Please reproduce exactly the lines from the start of the records through the one containing "muzeum „Siedziba", and nothing more.
********************
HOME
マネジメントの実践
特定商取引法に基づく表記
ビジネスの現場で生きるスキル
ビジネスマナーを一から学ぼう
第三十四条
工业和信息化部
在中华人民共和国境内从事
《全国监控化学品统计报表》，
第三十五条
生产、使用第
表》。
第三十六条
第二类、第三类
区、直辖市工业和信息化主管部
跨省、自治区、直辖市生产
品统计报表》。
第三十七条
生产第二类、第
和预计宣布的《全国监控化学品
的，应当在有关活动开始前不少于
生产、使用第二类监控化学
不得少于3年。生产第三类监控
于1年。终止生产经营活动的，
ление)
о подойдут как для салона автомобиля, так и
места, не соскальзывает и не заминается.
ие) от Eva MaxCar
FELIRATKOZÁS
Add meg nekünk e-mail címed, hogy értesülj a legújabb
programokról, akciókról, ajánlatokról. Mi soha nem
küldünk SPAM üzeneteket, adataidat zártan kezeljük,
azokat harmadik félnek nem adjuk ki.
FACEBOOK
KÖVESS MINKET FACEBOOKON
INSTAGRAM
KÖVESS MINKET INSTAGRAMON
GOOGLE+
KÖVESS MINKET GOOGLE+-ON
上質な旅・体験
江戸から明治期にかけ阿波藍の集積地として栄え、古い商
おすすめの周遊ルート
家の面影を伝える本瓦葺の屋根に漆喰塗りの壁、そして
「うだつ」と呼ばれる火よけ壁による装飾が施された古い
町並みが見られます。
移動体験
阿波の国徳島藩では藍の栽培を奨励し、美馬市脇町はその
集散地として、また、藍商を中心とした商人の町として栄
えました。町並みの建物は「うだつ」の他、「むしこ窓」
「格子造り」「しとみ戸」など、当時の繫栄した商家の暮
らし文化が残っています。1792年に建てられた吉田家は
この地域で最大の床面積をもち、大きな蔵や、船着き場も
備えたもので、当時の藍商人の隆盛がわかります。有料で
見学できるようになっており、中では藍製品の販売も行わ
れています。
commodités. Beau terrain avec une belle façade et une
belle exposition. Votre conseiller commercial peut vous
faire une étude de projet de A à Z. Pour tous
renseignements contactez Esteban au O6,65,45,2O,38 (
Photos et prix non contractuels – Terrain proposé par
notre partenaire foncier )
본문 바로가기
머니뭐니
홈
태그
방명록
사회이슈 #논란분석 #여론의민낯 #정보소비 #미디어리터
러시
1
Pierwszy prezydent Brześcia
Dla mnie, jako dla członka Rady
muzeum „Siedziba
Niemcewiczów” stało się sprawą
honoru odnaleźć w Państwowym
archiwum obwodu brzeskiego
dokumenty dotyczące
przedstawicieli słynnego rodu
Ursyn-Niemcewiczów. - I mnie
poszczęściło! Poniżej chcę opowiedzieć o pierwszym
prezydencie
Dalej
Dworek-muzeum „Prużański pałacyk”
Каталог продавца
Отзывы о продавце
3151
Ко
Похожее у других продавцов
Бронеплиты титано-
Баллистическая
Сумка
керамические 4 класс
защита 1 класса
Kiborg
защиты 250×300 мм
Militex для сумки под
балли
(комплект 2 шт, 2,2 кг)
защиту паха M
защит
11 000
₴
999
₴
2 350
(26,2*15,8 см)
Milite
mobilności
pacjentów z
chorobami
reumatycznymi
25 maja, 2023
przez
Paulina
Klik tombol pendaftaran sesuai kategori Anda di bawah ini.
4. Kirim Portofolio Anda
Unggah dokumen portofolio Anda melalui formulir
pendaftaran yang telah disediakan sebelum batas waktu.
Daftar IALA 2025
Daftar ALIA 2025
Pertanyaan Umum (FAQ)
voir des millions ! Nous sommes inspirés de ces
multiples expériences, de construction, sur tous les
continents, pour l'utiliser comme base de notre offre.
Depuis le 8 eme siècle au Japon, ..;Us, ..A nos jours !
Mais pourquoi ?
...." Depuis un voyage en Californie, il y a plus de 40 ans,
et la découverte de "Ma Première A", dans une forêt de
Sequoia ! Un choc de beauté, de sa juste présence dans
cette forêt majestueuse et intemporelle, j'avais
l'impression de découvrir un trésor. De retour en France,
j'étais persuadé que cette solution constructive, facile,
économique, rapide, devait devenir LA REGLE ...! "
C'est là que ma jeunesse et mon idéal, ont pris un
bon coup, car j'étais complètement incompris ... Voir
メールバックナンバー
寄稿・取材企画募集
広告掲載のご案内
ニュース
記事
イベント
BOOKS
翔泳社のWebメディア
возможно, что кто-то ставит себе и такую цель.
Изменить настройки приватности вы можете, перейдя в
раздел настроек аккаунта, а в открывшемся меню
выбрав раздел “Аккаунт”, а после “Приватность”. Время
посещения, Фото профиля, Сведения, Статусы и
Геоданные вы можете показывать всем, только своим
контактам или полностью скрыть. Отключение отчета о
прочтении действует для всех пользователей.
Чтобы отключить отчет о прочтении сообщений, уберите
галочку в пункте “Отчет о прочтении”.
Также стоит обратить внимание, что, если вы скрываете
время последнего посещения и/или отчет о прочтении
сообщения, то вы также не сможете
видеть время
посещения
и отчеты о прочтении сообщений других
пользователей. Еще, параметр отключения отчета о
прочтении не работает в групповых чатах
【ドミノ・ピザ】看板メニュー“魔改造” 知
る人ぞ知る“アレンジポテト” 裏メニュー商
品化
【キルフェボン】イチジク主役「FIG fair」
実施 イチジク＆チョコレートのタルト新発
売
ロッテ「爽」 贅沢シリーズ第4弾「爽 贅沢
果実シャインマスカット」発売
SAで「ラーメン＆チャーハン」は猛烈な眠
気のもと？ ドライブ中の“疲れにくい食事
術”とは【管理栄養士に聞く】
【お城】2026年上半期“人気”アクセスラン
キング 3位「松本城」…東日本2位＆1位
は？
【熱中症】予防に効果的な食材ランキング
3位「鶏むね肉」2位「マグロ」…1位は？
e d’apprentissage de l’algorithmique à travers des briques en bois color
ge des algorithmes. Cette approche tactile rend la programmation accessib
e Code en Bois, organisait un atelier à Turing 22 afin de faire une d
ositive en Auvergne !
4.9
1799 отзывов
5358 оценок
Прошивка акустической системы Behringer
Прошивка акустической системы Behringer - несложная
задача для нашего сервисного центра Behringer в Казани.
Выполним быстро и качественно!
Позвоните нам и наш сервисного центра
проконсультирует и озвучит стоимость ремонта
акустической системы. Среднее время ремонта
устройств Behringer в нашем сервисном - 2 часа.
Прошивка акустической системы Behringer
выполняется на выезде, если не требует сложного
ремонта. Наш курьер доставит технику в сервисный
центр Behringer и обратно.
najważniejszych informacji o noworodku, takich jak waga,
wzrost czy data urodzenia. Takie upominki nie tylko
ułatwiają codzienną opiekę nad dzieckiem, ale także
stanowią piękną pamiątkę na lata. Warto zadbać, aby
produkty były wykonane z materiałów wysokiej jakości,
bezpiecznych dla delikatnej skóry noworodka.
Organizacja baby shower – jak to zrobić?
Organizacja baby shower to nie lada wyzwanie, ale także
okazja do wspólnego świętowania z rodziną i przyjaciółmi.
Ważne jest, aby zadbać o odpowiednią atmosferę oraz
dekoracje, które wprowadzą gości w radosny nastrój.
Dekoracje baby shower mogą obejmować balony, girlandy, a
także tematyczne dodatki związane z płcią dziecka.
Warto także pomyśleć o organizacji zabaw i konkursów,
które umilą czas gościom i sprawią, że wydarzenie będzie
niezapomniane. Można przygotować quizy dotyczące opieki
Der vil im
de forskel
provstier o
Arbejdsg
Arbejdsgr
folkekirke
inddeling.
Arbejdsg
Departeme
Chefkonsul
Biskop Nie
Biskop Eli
********************
→ Problem solution
HOME
マネジメントの実践
特定商取引法に基づく表記
ビジネスの現場で生きるスキル
ビジネスマナーを一から学ぼう
第三十四条
工业和信息化部
在中华人民共和国境内从事
《全国监控化学品统计报表》，
第三十五条
生产、使用第
表》。
第三十六条
第二类、第三类
区、直辖市工业和信息化主管部
跨省、自治区、直辖市生产
品统计报表》。
第三十七条
生产第二类、第
和预计宣布的《全国监控化学品
的，应当在有关活动开始前不少于
生产、使用第二类监控化学
不得少于3年。生产第三类监控
于1年。终止生产经营活动的，
ление)
о подойдут как для салона автомобиля, так и
места, не соскальзывает и не заминается.
ие) от Eva MaxCar
FELIRATKOZÁS
Add meg nekünk e-mail címed, hogy értesülj a legújabb
programokról, akciókról, ajánlatokról. Mi soha nem
küldünk SPAM üzeneteket, adataidat zártan kezeljük,
azokat harmadik félnek nem adjuk ki.
FACEBOOK
KÖVESS MINKET FACEBOOKON
INSTAGRAM
KÖVESS MINKET INSTAGRAMON
GOOGLE+
KÖVESS MINKET GOOGLE+-ON
上質な旅・体験
江戸から明治期にかけ阿波藍の集積地として栄え、古い商
おすすめの周遊ルート
家の面影を伝える本瓦葺の屋根に漆喰塗りの壁、そして
「うだつ」と呼ばれる火よけ壁による装飾が施された古い
町並みが見られます。
移動体験
阿波の国徳島藩では藍の栽培を奨励し、美馬市脇町はその
集散地として、また、藍商を中心とした商人の町として栄
えました。町並みの建物は「うだつ」の他、「むしこ窓」
「格子造り」「しとみ戸」など、当時の繫栄した商家の暮
らし文化が残っています。1792年に建てられた吉田家は
この地域で最大の床面積をもち、大きな蔵や、船着き場も
備えたもので、当時の藍商人の隆盛がわかります。有料で
見学できるようになっており、中では藍製品の販売も行わ
れています。
commodités. Beau terrain avec une belle façade et une
belle exposition. Votre conseiller commercial peut vous
faire une étude de projet de A à Z. Pour tous
renseignements contactez Esteban au O6,65,45,2O,38 (
Photos et prix non contractuels – Terrain proposé par
notre partenaire foncier )
본문 바로가기
머니뭐니
홈
태그
방명록
사회이슈 #논란분석 #여론의민낯 #정보소비 #미디어리터
러시
1
Pierwszy prezydent Brześcia
Dla mnie, jako dla członka Rady
muzeum „Siedziba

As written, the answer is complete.